RISC-V is currently slow compared to modern CPUs(benhouston3d.com)
110 points | 120 commentspage 3
newpavlov 10/23/2024|
I was very enthusiastic about RISC-V once upon a time, but after I encountered a number of its "quirks" (e.g. see https://www.reddit.com/r/RISCV/comments/1frrai9) my enthusiasm has significantly cooled down. And dealing with RISC-V fanboys and lukewarm reaction from ISA maintainers regarding raised issues certainly has not helped. It looks like everyone is fine with the pile of hacks like runtime measurement of misaligned op performance implemented in Linux. Seriously? And I only scratched the surface, who knows what else lurks in the deeper reaches of the ISA spec...

So even after modern CPU features like OoO execution are implemented in hardware, I absolutely will not be surprised that RISC-V hardware will be slow on certain workloads without extensive software tuning. And let's be honest, most software developers will not bother to implement RISC-V-specific paths.

I still wish for RISC-V to be successful and to displace the market dominance of x86 and ARM, but I think in the end it will be Linux of the hardware world. A great advancement, created just in the right time, which eventually becomes a roadblock for further development of alternatives saddled with a lot of tech debt.

fuhsnn 10/23/2024|
I'm porting a small C compiler to 64-bit RISC-V and just learned a quirk that uint32_t is represented in-register as sign extended to 64-bit. Without Zba extension the compiler has to insert a bit-clearing sequence every time the value is used for operations that cannot be agnostic in two's complement. The quirk has enough impact on benchmark scores, SiFive typedef'ed an u32 type to i32 in their Coremark repo[1]. The Coremark team later updated their rule to address this trick[2].

[1] https://github.com/sifive/benchmark-coremark/blob/4486de1f0a... [2] https://github.com/riscv/riscv-isa-manual/issues/353

brucehoult 10/23/2024|||
It's hardly a quirk when it's mentioned and explained in paragraphs three and four of the 64 bit spec. It's literally the first non-trivial [1] thing in that spec.

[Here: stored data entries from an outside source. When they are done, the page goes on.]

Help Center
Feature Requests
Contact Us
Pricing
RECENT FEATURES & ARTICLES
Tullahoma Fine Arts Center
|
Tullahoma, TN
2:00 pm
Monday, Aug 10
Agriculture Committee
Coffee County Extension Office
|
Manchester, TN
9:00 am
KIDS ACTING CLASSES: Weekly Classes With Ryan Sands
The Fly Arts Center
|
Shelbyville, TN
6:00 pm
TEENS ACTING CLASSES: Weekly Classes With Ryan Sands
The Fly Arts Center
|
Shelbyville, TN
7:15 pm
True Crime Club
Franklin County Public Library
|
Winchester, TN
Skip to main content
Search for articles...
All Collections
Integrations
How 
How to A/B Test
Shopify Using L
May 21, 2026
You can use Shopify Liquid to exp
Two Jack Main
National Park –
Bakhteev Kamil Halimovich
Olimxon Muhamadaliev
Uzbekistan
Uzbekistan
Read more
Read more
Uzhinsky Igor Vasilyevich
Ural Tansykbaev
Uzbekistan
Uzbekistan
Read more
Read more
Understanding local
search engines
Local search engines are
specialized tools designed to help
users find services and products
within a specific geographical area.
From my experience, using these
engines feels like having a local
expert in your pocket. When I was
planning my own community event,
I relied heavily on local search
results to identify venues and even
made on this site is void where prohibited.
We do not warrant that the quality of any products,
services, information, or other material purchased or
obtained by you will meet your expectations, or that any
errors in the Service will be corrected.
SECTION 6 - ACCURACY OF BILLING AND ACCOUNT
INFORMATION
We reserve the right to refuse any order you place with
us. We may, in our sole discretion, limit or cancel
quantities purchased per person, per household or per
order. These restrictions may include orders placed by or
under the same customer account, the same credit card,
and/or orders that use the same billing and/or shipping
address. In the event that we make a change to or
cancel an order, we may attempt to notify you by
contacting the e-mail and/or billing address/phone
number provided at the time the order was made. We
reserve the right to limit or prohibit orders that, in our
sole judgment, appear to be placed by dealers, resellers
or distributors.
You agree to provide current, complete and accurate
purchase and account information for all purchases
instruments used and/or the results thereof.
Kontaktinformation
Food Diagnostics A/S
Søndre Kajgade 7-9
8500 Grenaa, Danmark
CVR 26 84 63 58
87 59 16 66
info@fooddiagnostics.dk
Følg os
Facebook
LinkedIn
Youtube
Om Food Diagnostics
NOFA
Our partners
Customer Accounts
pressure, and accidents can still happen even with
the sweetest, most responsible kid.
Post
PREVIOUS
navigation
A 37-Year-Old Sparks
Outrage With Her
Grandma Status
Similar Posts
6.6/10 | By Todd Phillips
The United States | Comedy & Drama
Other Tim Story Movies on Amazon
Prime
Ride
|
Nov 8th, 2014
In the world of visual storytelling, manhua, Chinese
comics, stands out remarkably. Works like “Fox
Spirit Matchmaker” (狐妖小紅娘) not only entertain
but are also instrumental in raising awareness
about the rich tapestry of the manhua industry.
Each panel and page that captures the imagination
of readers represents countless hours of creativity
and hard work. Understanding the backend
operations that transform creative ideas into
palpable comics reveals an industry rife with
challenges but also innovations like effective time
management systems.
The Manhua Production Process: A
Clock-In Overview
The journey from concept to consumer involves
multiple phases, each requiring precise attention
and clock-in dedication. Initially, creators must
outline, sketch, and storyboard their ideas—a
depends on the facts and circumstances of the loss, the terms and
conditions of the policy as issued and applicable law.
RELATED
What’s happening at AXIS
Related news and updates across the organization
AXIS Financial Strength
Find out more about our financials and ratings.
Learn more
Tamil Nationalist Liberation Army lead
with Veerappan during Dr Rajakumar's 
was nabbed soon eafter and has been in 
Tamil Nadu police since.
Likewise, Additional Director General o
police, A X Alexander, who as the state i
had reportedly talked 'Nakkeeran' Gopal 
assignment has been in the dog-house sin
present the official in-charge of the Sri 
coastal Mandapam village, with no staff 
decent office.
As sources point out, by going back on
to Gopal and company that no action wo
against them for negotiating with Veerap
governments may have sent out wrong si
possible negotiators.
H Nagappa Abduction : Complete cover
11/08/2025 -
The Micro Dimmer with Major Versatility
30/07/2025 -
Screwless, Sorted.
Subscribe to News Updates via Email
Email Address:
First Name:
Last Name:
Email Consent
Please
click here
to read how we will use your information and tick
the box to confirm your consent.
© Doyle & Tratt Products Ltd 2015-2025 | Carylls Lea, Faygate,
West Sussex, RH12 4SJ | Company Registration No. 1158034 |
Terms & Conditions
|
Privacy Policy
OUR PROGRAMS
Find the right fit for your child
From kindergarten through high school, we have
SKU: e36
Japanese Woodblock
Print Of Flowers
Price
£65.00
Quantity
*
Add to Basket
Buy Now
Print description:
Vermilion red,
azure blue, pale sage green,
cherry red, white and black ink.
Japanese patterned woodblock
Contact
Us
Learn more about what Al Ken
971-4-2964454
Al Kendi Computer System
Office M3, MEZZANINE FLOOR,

As explained, it is the only way it is possible to use a single set of 64 bit conditional branches (and SLT/SLTU) for both 32 bit and 64 bit, signed and unsigned, values.

The Coremark restriction is stupid and explicitly ARM-centric. Any sensible person would either lazily use "int" or any 64 bit type ("long", "size_t" etc) for indexes, all of which work fine on RISC-V. The only reason to use "uint32_t" is to prematurely optimise for CPUs that zero-extend 32 bit values.

Furthermore, any sensible real-world software will allow per-architecture #if'd typedefs.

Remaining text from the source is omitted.